Collected data
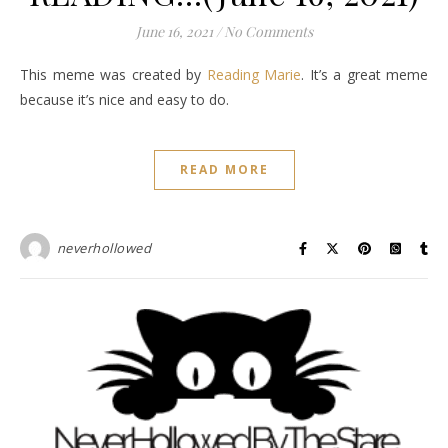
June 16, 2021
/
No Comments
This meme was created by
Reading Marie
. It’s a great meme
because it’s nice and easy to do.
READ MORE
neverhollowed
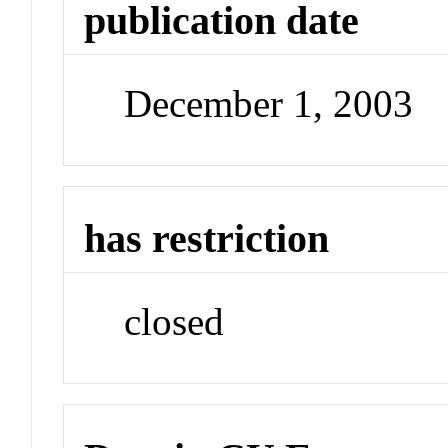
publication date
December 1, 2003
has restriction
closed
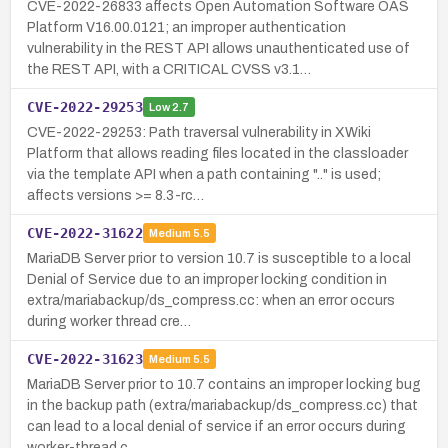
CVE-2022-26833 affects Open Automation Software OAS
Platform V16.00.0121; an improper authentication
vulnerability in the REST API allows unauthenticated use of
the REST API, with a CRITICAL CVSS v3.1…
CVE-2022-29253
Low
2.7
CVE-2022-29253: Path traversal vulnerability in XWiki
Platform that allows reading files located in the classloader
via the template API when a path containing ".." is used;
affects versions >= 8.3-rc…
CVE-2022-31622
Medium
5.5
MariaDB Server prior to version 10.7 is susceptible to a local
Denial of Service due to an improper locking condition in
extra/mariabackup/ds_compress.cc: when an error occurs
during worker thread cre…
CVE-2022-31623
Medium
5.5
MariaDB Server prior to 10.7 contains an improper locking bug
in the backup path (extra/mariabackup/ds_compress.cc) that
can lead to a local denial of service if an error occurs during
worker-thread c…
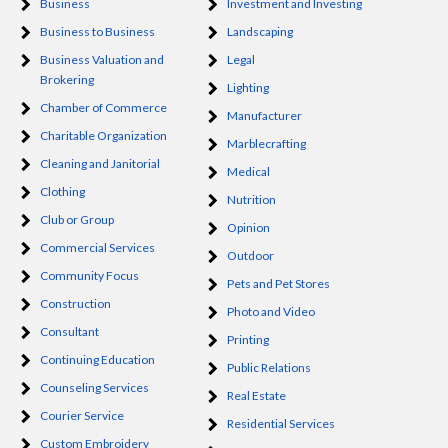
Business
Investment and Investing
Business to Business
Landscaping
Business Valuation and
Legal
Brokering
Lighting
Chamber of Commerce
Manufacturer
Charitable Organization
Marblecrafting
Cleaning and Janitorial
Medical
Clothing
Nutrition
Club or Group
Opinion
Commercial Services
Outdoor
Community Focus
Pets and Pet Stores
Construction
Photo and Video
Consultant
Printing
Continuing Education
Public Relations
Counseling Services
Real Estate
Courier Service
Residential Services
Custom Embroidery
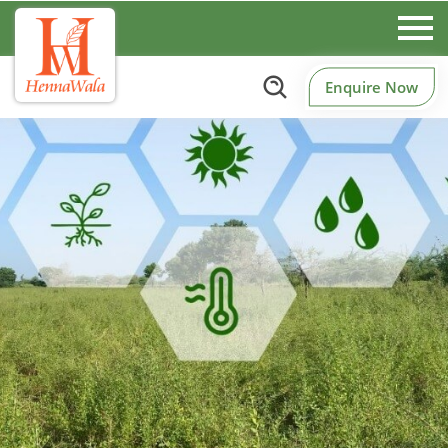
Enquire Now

WHAT IS NEEDED:
You are asked to reproduce each line above exactly, but to exclude the pictures.

RESPONSE TO THIS EXERCISE:
June 16, 2021
/
No Comments
This meme was created by
Reading Marie
. It’s a great meme
because it’s nice and easy to do.
READ MORE
neverhollowed
publication date
December 1, 2003
has restriction
closed
CVE-2022-26833 affects Open Automation Software OAS
Platform V16.00.0121; an improper authentication
vulnerability in the REST API allows unauthenticated use of
the REST API, with a CRITICAL CVSS v3.1…
CVE-2022-29253
Low
2.7
CVE-2022-29253: Path traversal vulnerability in XWiki
Platform that allows reading files located in the classloader
via the template API when a path containing ".." is used;
affects versions >= 8.3-rc…
CVE-2022-31622
Medium
5.5
MariaDB Server prior to version 10.7 is susceptible to a local
Denial of Service due to an improper locking condition in
extra/mariabackup/ds_compress.cc: when an error occurs
during worker thread cre…
CVE-2022-31623
Medium
5.5
MariaDB Server prior to 10.7 contains an improper locking bug
in the backup path (extra/mariabackup/ds_compress.cc) that
can lead to a local denial of service if an error occurs during
worker-thread c…
Business
Investment and Investing
Business to Business
Landscaping
Business Valuation and
Legal
Brokering
Lighting
Chamber of Commerce
Manufacturer
Charitable Organization
Marblecrafting
Cleaning and Janitorial
Medical
Clothing
Nutrition
Club or Group
Opinion
Commercial Services
Outdoor
Community Focus
Pets and Pet Stores
Construction
Photo and Video
Consultant
Printing
Continuing Education
Public Relations
Counseling Services
Real Estate
Courier Service
Residential Services
Custom Embroidery
Enquire Now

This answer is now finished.